Uchuva: The Inca Berry or Goldenberry

After drinking Caribbean tap water for about 6 months in Cartagena de Indias, Colombia, I ended up with an amoebic infection.  Not having a decent healthcare plan in Colombia I had to content myself with visiting the local pharmacist to help me deal with my problem.

In Colombia a prescription is not necessary in order to get your hands on a number of really great pharmaceutical creations.  I was put on things I couldn’t even pronounce (despite my biochemical education), which the pharmacist told me were killing my amoebas, their eggs and all their little “friends.”  These drugs also happened to have a lethal appetite for my colonic bacteria and my enterocytes, leaving me with something I had never really experienced in my life up until then: intestinal problems.

When I moved to the saner, colder climate of the Andes, in Bogota, Colombia, I came to my senses and decided to visit an alternative healthcare professional, Dr. Julian Conti, who saved my life a few times in Bogota and, in fact, inspired me to apply to CCNM and become a naturopath (heart-warming, no?).  He put me on a strict diet and told me to eat lots and lots and lots of uchuvas. I had tried uchuvas before and, although I liked them I’d developed distaste for Colombian cuisine (something to do with my amoebas, perhaps?) and, until then, hadn’t really paid much attention to the native fruits that hadn’t made their way to Canada yet.

However, now uchuvas, Physalis peruviana, Goldenberries or Inca Berries, have begun to reach North America and have been picked up as another addition to the happy Superfood Family.  Being from the Solanacaea family, which is home to some Italian favourites like tomatoes, eggplants and potatoes, they contain many of the same nutrients as tomatoes and look a little bit like an orange-coloured cherry tomato.

According to Wikipedia (don’t knock it, it’s provided about 1/6th of my first year naturopathic education), uchuvas contain 3000 IUs of pro-vitamin A and are a source of vitamin C and complex B vitamins.  They also contain 55% phosphorous and are 0.3% protein, which is high for a fruit.

Uchuvas have various medicinal properties.  They contain flavonoids and alkaloids, which makes them anti-parasitic.  This makes me want to kick myself for having gone to a pharmacist and taken a cocktail of enterocyte-killing anti-parasitic drugs when I could have had a (delicious) cocktail of anti-parasitic uchuvas.  They are acidic and contain digestive properties, which researchers believe may help prevent colon and stomach cancers.  They are diuretic and therefore can be helpful for people suffering from prostate issues.  They are also indicated for tonifying the optic nerve, treating cataracts and for treating mouth and throat infections.

Uchuvas can be eaten raw and are great fruits for creating juices or smoothies.  I’ve seen them sold at Toronto grocery stores such as Fiesta Farms (near Christie and Bloor).
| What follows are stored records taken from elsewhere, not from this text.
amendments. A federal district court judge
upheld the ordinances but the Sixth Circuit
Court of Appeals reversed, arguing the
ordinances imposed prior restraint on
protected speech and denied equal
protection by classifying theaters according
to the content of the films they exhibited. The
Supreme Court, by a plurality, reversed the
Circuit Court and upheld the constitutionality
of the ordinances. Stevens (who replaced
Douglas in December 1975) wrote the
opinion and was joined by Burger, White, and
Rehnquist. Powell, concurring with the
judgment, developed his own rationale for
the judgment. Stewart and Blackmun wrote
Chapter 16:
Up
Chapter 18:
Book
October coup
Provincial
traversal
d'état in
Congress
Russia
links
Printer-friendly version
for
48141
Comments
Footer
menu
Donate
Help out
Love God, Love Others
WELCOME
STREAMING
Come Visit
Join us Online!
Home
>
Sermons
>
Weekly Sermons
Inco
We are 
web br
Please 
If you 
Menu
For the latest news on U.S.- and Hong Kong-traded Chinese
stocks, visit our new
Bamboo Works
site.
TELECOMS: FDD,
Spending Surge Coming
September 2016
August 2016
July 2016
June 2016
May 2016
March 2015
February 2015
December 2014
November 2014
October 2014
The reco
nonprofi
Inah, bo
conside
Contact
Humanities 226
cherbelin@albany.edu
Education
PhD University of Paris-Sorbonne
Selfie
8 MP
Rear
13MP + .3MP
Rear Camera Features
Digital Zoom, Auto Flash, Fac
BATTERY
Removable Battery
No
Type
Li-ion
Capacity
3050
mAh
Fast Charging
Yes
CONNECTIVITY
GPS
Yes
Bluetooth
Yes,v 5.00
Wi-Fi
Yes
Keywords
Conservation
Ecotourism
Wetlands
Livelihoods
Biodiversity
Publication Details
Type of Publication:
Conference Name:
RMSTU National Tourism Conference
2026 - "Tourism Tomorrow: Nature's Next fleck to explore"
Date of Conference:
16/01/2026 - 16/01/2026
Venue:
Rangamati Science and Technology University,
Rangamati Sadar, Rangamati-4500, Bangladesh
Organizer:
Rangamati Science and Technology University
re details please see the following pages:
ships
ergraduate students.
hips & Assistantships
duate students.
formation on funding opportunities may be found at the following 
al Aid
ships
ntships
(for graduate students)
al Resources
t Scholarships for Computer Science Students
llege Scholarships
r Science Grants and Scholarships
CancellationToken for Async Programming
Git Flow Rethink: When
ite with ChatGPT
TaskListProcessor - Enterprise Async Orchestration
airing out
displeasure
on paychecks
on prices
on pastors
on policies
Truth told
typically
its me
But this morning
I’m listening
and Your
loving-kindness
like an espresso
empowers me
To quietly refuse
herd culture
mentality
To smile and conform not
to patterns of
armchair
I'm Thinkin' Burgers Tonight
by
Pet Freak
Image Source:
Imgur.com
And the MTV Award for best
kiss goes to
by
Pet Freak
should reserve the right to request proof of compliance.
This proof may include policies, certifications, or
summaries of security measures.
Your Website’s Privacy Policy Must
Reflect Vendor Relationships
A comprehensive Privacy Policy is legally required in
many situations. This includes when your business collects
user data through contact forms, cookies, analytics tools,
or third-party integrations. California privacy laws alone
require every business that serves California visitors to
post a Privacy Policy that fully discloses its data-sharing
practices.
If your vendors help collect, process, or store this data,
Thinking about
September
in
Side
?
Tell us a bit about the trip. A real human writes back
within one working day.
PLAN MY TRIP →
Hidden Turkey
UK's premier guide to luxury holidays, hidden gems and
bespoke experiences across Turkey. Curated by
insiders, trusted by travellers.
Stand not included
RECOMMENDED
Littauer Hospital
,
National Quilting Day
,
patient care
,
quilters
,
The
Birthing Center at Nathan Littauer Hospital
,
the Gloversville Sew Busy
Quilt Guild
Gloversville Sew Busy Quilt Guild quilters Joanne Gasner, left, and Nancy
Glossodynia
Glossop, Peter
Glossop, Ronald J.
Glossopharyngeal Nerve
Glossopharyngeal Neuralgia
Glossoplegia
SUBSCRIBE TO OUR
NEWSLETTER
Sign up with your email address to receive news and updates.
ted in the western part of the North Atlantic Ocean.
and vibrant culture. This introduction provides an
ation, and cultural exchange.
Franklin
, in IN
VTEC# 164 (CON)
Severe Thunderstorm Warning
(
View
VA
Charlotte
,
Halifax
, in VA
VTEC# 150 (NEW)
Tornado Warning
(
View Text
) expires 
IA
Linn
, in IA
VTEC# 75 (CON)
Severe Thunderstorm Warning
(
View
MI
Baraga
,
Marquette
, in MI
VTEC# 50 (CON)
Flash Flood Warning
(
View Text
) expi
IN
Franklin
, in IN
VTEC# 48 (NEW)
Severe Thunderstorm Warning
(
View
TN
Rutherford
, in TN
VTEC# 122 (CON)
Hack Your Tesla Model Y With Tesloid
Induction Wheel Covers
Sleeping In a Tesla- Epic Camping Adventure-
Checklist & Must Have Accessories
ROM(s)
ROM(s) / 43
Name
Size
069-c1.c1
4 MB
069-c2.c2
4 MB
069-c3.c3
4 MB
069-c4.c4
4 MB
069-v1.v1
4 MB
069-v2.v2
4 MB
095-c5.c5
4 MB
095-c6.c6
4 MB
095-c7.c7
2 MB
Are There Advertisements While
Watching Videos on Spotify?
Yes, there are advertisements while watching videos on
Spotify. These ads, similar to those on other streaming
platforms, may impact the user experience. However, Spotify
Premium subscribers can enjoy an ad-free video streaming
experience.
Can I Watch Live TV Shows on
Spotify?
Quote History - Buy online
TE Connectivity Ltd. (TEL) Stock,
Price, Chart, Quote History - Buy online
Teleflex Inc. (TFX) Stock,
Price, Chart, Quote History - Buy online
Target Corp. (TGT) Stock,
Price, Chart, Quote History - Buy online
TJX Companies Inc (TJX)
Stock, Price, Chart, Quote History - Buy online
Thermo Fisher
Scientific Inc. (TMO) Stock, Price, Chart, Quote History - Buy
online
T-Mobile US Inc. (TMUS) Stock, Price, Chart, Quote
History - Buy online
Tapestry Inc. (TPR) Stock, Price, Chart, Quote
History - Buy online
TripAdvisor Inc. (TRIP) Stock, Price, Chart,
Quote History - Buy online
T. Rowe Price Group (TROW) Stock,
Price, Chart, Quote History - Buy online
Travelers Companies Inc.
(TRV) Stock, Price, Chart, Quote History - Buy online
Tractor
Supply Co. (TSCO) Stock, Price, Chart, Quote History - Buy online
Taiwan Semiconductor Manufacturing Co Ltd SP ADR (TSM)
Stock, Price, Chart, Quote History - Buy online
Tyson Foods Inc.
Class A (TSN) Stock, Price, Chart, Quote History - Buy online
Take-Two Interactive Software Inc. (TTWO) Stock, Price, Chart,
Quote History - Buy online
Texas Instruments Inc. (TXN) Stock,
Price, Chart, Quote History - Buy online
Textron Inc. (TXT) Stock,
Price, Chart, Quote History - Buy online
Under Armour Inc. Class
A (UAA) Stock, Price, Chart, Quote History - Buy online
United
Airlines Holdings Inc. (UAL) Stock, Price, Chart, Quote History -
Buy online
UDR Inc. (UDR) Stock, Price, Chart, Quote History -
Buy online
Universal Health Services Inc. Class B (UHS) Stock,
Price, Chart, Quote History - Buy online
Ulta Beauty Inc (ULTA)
If they are too sour for your taste, I’ve seen them sold as dried fruit (by Organic Traditionals) and in marmalades and jams.

While I can’t attest to the fact that they solved my intestinal issues (I made a lot of dietary and lifestyle changes around that time), I can attest to the fact that they are delicious, tropical and Dr. Julian loves them.  They also make a fun snack that instantly transports you to South America, whether you have been there or not.  Take that, amoebas!


7 thoughts on “Uchuva: The Inca Berry or Goldenberry

  1. I have the Organic Traditionals version in my pantry. They have a unique, but very sour taste. I bet if I coated them with sugar, they’d taste like Sour Patch Kids. 😛

    1. They do have a unique, sour taste, almost like a weird-tasting dried cranberry. However, I highly recommend the fresh version! Far more tropical! They’re like the cherry tomatoes that decided to become a fruit.